These two components are essential for any convolutional network, so understanding how each work will make understanding ConvNets simple.

Convolutional Neural Networks with PyTorch

I’ll be demonstrating my attempt at CNNs with Caltech101 | Airplanes, Motorbikes & Schooners

For the sake of brevity, I will only explain the code segments that are relavent towards the topic and will not re-explain code that has already been shown. The notebook is available Here

import torch
import torch.nn as nn
import torchvision.datasets as datasets
import torchvision.transforms as transforms
from torch.utils.data import WeightedRandomSampler, DataLoader
import torch.optim as optim
import matplotlib.pyplot as plt
import numpy as np
import os

NUM_CLASSES = 3
CHANNELS_D = 3
IMG_SIZE = 256
DATA_DIR = "/home/will/Documents/datasets/archive/caltech101_classification/"

device = "cuda" if torch.cuda.is_available() else "cpu"
classes = ["Motorcycle", "Airplane", "Schooner"]

Data

Normalizing the image data reduces the chance of vanishing and exploding gradients for the optimizer during training. To do this, calculate the mean \(\mu\) and standard deviation \(\sigma\) of each channel for every image in the dataset, then subtract each value by its respective mean and divide by its standard deviation.

\[Z = \dfrac{x - \mu}{\sigma}\]

PyTorch does the Normalization part for us

# for simplicity, just normalize whole dataset instead of each class label
def norm_transforms():
    transform = transforms.Compose(
        [transforms.Resize((IMG_SIZE, IMG_SIZE)), transforms.ToTensor()]
    )
    dataset = datasets.ImageFolder(root=DATA_DIR, transform=transform)
    # concat image data (CxWxH) in tensor, discard labels
    imgs = torch.stack([img_t for img_t, _ in dataset], dim=3)
    # flatten the three channels of all images and take the mean
    mean = np.array([m for m in imgs.view(3, -1).mean(dim=1)])
    std = np.array([s for s in imgs.view(3, -1).std(dim=1)])

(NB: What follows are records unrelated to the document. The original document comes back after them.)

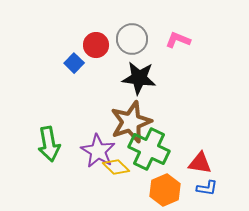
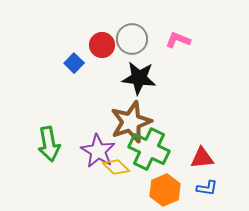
red circle: moved 6 px right
red triangle: moved 2 px right, 5 px up; rotated 15 degrees counterclockwise
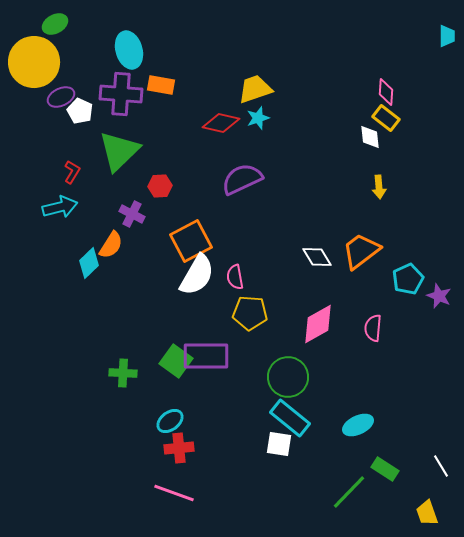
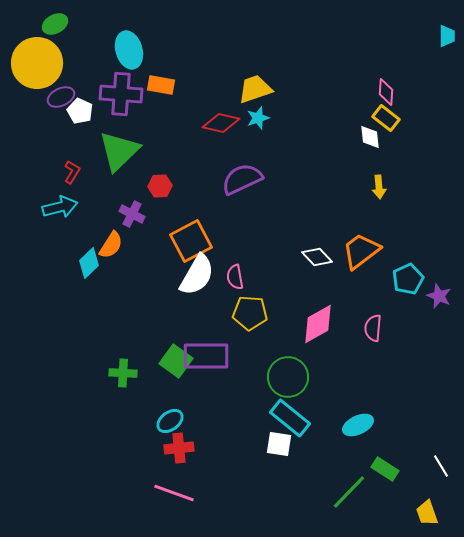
yellow circle at (34, 62): moved 3 px right, 1 px down
white diamond at (317, 257): rotated 12 degrees counterclockwise
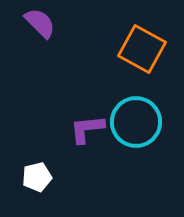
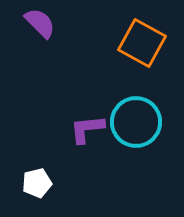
orange square: moved 6 px up
white pentagon: moved 6 px down
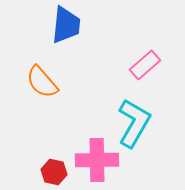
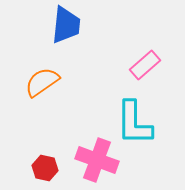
orange semicircle: rotated 96 degrees clockwise
cyan L-shape: rotated 150 degrees clockwise
pink cross: rotated 21 degrees clockwise
red hexagon: moved 9 px left, 4 px up
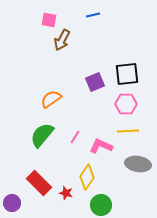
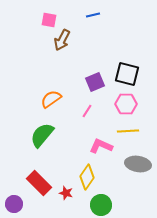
black square: rotated 20 degrees clockwise
pink line: moved 12 px right, 26 px up
purple circle: moved 2 px right, 1 px down
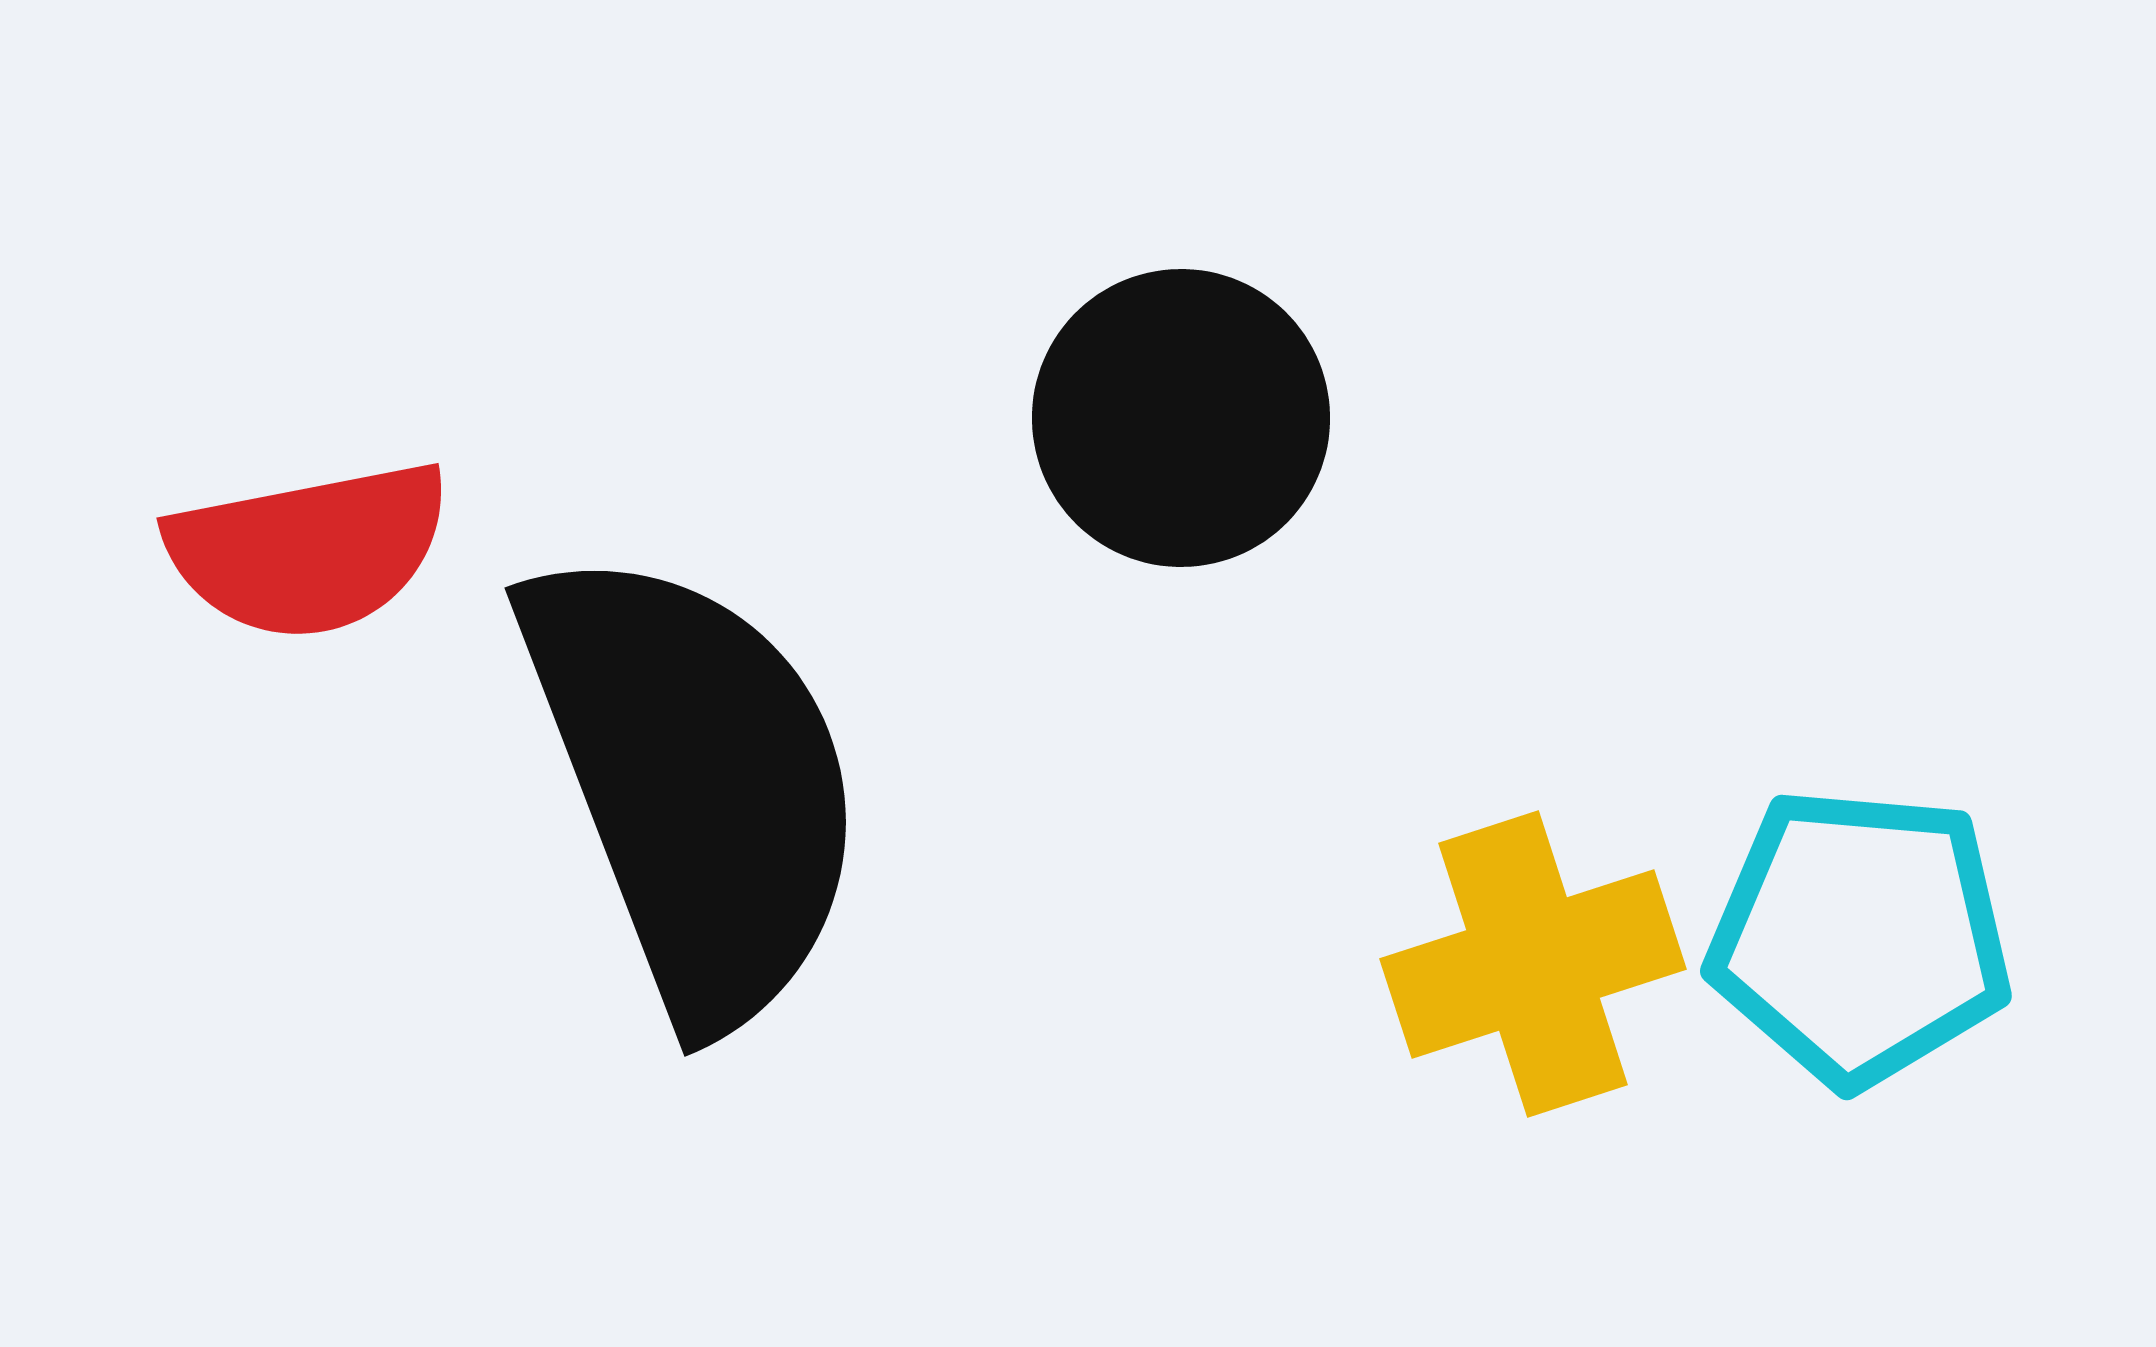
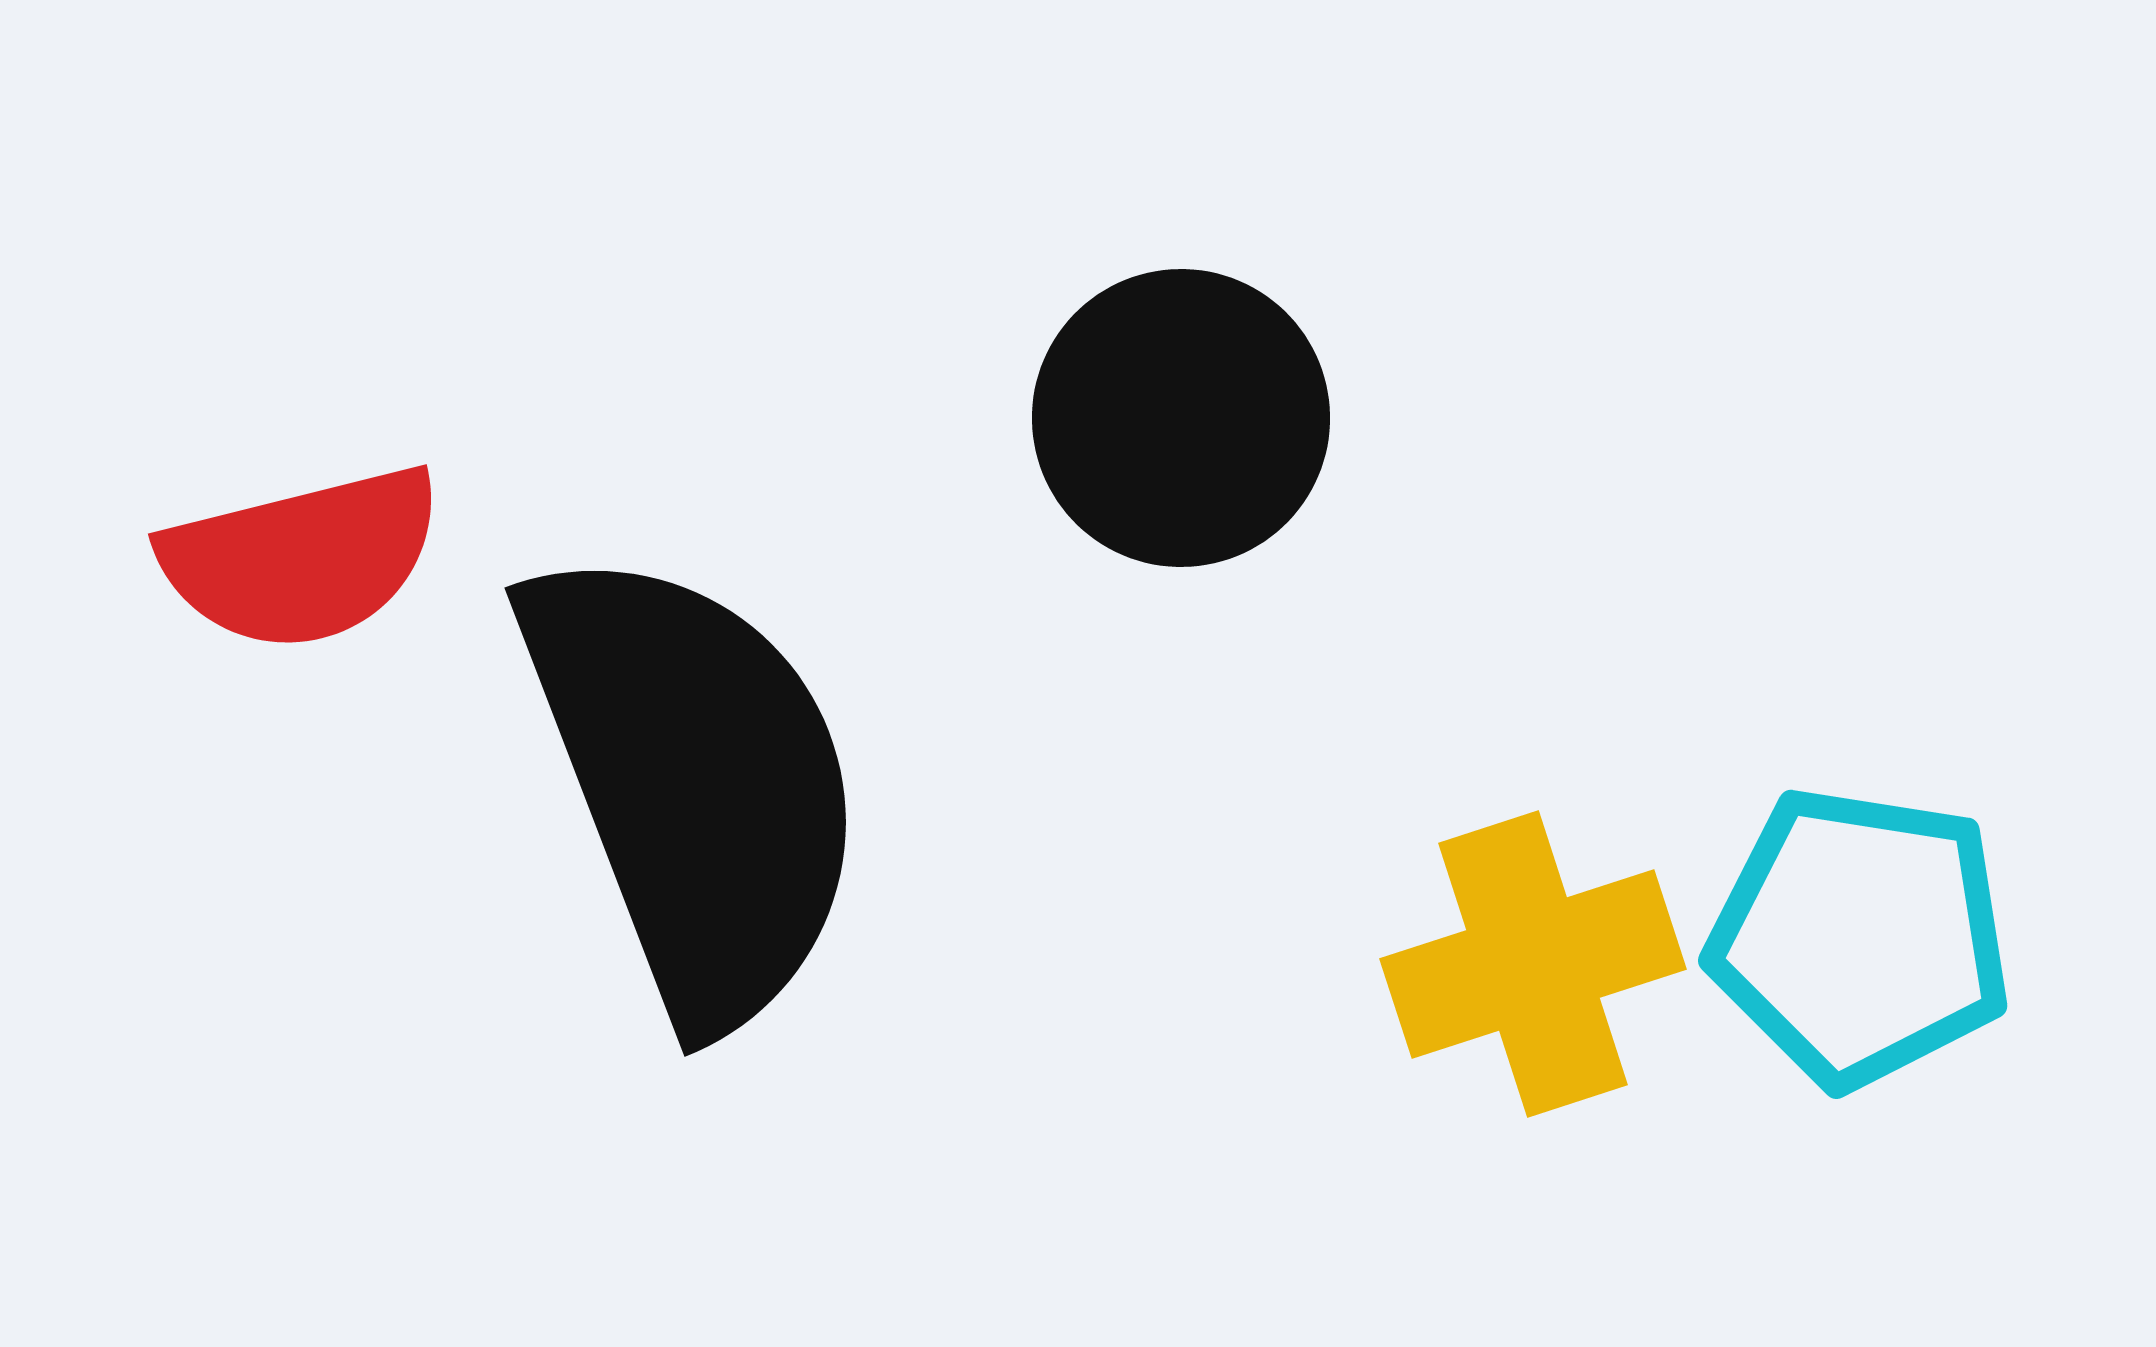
red semicircle: moved 7 px left, 8 px down; rotated 3 degrees counterclockwise
cyan pentagon: rotated 4 degrees clockwise
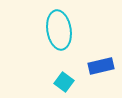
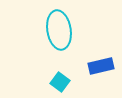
cyan square: moved 4 px left
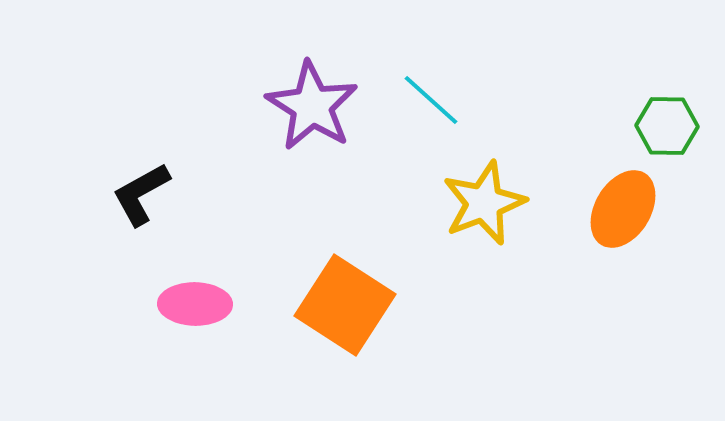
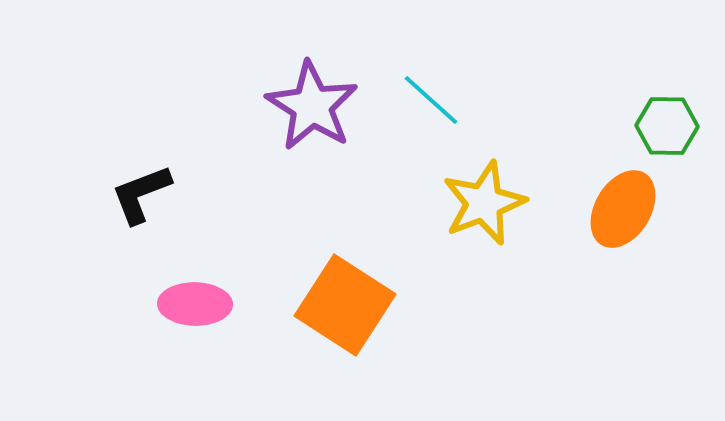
black L-shape: rotated 8 degrees clockwise
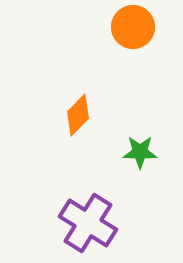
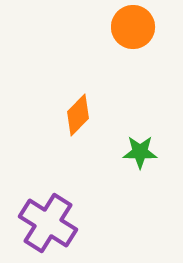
purple cross: moved 40 px left
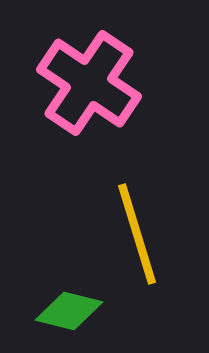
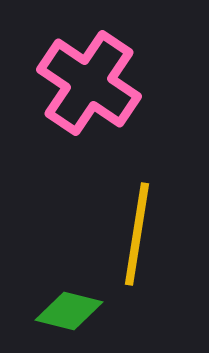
yellow line: rotated 26 degrees clockwise
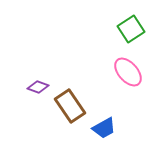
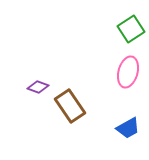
pink ellipse: rotated 56 degrees clockwise
blue trapezoid: moved 24 px right
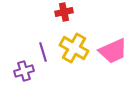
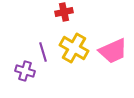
purple cross: moved 1 px right; rotated 36 degrees clockwise
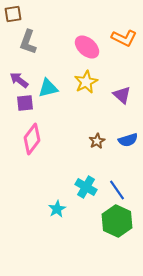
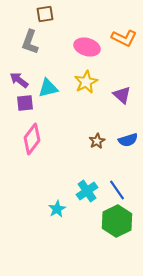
brown square: moved 32 px right
gray L-shape: moved 2 px right
pink ellipse: rotated 25 degrees counterclockwise
cyan cross: moved 1 px right, 4 px down; rotated 25 degrees clockwise
green hexagon: rotated 8 degrees clockwise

    norm = transforms.Normalize(
        mean = mean,
        std = std
    )
    unnorm = transforms.Normalize(
        mean = -(mean/std),
        std = (1 / std)
    )
    
    return norm, unnorm
norm, unnorm = norm_transforms()

Since the number of images for schooner class is dramatically smaller than the other two classes in the dataset, I computed some weights to apply for the loss criterion during training by taking the difference of each portion by 1.

import pandas as pd

class_weights = []
total_len = 0
for _, _, files in os.walk(DATA_DIR):
    if len(files) > 0:
        class_weights.append(len(files))
    total_len += len(files)
plt.bar(classes[::-1], class_weights)
plt.title("Number of images per class")
plt.show()

class_weights = np.round((1 - np.array(class_weights) / total_len), 3)
class_weights = class_weights.tolist()

print("Class_weights")
df = pd.Series(classes[::-1], class_weights)
class_weights = torch.tensor(class_weights)

df

Output

Class_weights
0.962      Schooner
0.518      Airplane
0.520    Motorcycle
dtype: object

The next step is to apply the transformations (Resizing each image to the same size and normalizing) and split the dataset. I originally planned on doing 60/20/20 split for a train, validation, and test set. However, I found that a 20/20 split would be too small and since I was testing a variety of different networks in one go, I wouldn’t need to do much tuning. Ultimately, I decided on a 60/40 split and commented out the former.

def load_data():
    transform = transforms.Compose(
        [
            transforms.Resize((IMG_SIZE, IMG_SIZE)),
            transforms.ToTensor(),
            norm,
        ]
    )
    dataset = datasets.ImageFolder(root=DATA_DIR, transform=transform)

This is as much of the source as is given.